UPSC Syllabus Topic: GS paper3 -Economic- growth, development and employment; Inclusive growth and issues arising from it.

Context: The article discusses economic disparities among Indian states. It highlights that richer states attract more investment, leading to growing inequalities. To address this, it suggests improving governance and focusing on the unorganised sector in poorer states to boost their growth and federal unity.

For detailed information on Economic divide among India’s States read Article 1, Article 2

What does the EAC-PM Report reveal about state-wise economic performance?

1. The Economic Advisory Council to the Prime Minister (EAC-PM) released a report on the economic performance of Indian states from 1960-61 to 2023-24.

  1. It compares each state’s share in the national income and their per capita income against the all-India average. The report highlights significant disparities among states, with Maharashtra as the top contributor to the national economy. However, Maharashtra also has regions like Vidarbha, which face severe poverty and farmer distress, showing inequality within states.
  2. The report notes that western and southern states consistently outperform eastern states, and most northern states perform poorly, except for Haryana and Delhi.
  3. This widening gap leads to a federal divide, with wealthier states like Kerala questioning resource allocation by the central government. Similar protests occurred in 2000 against the Eleventh Finance Commission’s decisions.

What role does investment play in state development?

1. Investment drives economic output.

  1. Richer states generally attract more investment due to higher returns, stronger infrastructure, and better governance.
  2. Private investment, comprising 75% of total investment, favors well-developed areas like Mumbai, Delhi, and Bengaluru, where market potential is high. In contrast, poorer states see less investment due to weaker infrastructure and governance, further widening regional inequalities.
  3. Coastal areas, including Odisha in the east, benefit from easier export access and lower import costs, attracting investment.
  4. Urban centers such as Delhi and Bengaluru are preferred due to larger markets and better facilities.
  5. Additionally, rich states have more efficient governance and educational facilities, attracting companies seeking productive labor.

How has liberalisation affected investment trends?

1. Post-1991 liberalisation reduced public sector investment in backward regions and increased private sector dominance, directing more funds to already developed states.

  1. Consequently, savings from poorer states have moved to wealthier regions offering higher returns, worsening the credit-deposit ratio gap between rich and poor states.
  2. Poorer states have larger unorganised sectors with low productivity and income. NEP policies favor the organised sector, and projects like freight corridors and highways extend this sector’s reach, benefiting richer states at the expense of poorer ones.

Why do some states face unique economic challenges?

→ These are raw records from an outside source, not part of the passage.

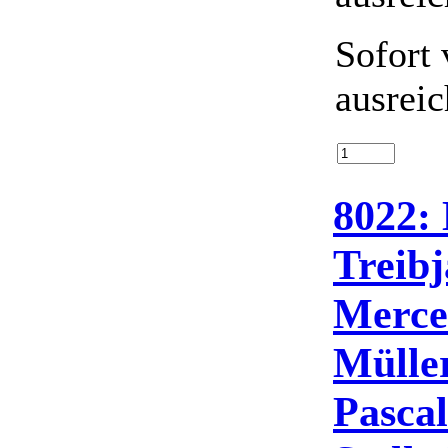
Sofort 
ausrei
8022: 
Treibj
Mercen
Mülle
Pascal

  1. West Bengal and Kerala have strong labor movements, which discourage private investment.
  2. Border states receive less public investment due to strategic and security concerns, while opposition-led states allege the central government favors “Double Engine” (same-party) states, impacting investment flows.
  3. In poorer states, weak governance, high black-market activity, and policy failures discourage investment, limiting growth potential.
  4. Cronyism in investment decisions benefits select companies, raising overall investment risk, especially in less developed states.

How can India address these economic disparities?

  1. To strengthen federalism and reduce inequalities, states need to improve governance and invest in social services.
  2. The central government should focus on the unorganised sector to boost demand in poorer states, encouraging private investment.
  3. Reducing regional disparities would support balanced growth across India.

Question for practice:

Examine how investment patterns contribute to economic disparities among Indian states and the potential solutions to address these inequalities.